SALVADOR EXTRANJERO

Cocinero cubano le salva la vida a cliente en La Pasiva

Licenciado en radiofísica médica, llegó hace cinco meses.

Héroe: Harold Cuesta (29) trabaja en la cocina de La Pasiva y el sábado le salvó la vida a un cliente. Foto: Gerardo Pérez.
Héroe: Harold Cuesta (29) trabaja en la cocina de La Pasiva. Foto: Gerardo Pérez.

Faltaban pocos minutos para las 9 de la noche del sábado. Un cliente de entre 40 y 50 años acababa de llegar a La Pasiva ubicada en 18 de Julio y Convención cuando poco después de sentarse a la mesa junto a su mujer, y antes de ordenar su cena, cayó de golpe al piso.

Inmediatamente, el pizzero que se encontraba junto al horno de barro y estaba más próximo a la mesa donde había ocurrido el incidente, gritó: "¡Cuba, necesito que vayas al salón que se acaba de caer un cliente!".

"Cuba" es el apodo que le pusieron los mozos del local a Harold Cuesta, un cubano de 29 años, licenciado en radiofísica médica, que llegó a Uruguay hace cinco meses y consiguió trabajo en la cocina del restaurante.

"Estaba preparando un chivito de salmón para un cliente cuando escuché los gritos", contó Harold a El País. Enseguida corrió hasta el lugar y vio que el hombre estaba tendido en el suelo, con la lengua hacia adentro y sin poder respirar. "Le saqué la lengua, lo puse de costado para que no tragara saliva e hiciera una broncoaspiración, y luego comencé a realizarle los primeros auxilios: reanimación cardíaca y boca a boca", explicó el cubano.

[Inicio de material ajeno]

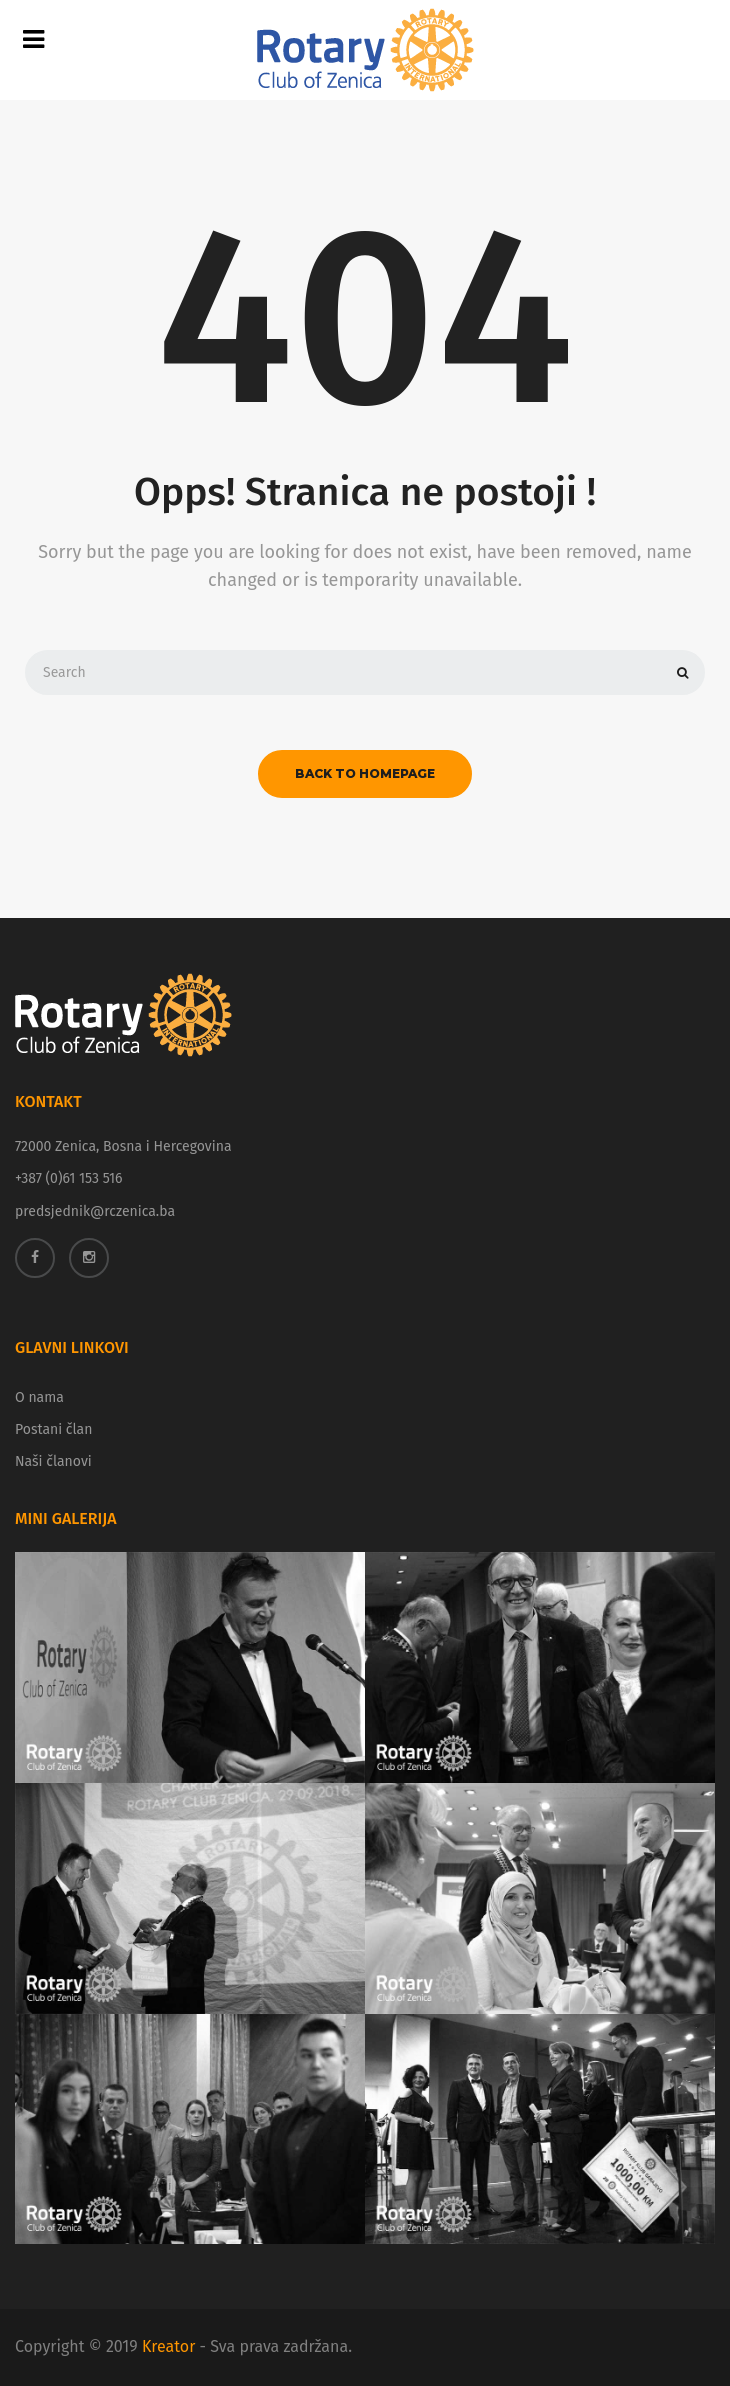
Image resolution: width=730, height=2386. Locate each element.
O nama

Según contó, lo estuvo reanimando durante casi 15 minutos, tiempo que demoró la ambulancia en llegar al lugar. "Mientras le estaba haciendo la reanimación, el paciente hizo una respiración fuerte y volvió en sí", contó Harold.

Trabajo en equipo.

Mientras que algunos de sus compañeros lo ayudaban a darle aire al hombre, uno de los mozos salió corriendo a la calle, al divisar a una ambulancia que pasaba por allí para asistir a una persona que había sufrido una fractura, a algunas cuadras del lugar.

Pero al volver, el móvil médico que habían llamado en primera instancia, estaba llegando al lugar. Despejaron las mesas, abrieron las dos puertas de vidrio y formaron un camino para que los médicos pudieran entrar con la camilla. Luego subieron al paciente a la ambulancia y se lo llevaron. De acuerdo a los trabajadores, el hombre se fue respirando.

"No sé si fue un infarto masivo lo que le dio porque no tenía ningún tipo de medios para comprobarlo con exactitud", explicó Harold.

Un día después, el primo del cliente llamó a La Pasiva y le dejó un mensaje al cubano. "Me mandó felicitaciones y dijo que estaba muy agradecido. Parece que el señor ya está mejor", dijo.

La ruta.

Harold llegó al país con su esposa hace cinco meses. Salió de La Habana rumbo a Guyana (donde no piden visa), cruzó a Brasil de forma ilegal y luego de un largo periplo (que no detalló) entró a Uruguay por la frontera de Rivera.

Allí pidió ingresar en calidad de refugiado y se lo concedieron. Le dieron también una cédula provisoria, lo que le permitió, a un mes de haber llegado a Montevideo, conseguir el trabajo en La Pasiva. Su esposa trabaja en otro local.

"Ahora estoy tramitando la residencia", contó a El País. Su plan es quedarse a vivir en Uruguay. "Es un país muy agradable, ameno y acogedor", dijo.

Actualmente vive junto a su mujer en una residencia ubicada en Gonzalo Ramírez y Minas.

Según contó, su decisión de emigrar se dio "exclusivamente por un tema económico".

"Soy licenciado en radiofísica médica (especialista que aplica radioterapia a pacientes con cáncer), dijo. Para ello estudió cinco años, más uno en el que realizó servicio social.

"Me vine porque aquí, a los profesionales de mi área, le pagan más, pero no he podido ejercer porque la revalidación sale muy cara, cerca de 2 mil dólares", afirmó.

Experto en tratar cáncer

Harold Cuestas comenzó a estudiar a los 17 años. "Fueron cinco años de estudio y trabajo (porque allí se hacían las dos cosas a la vez) y un año más en servicio social que era ejerciendo en el Hospital General "Vladimir Ilich Lenin", un centro oncológico. "Allí ejercía como técnico: era quien daba los tratamientos radiales a pacientes oncológicos y también tenía conocimiento de medicina nuclear por lo que realizaba asimismo tratamientos hormonales para los pacientes con cáncer", contó.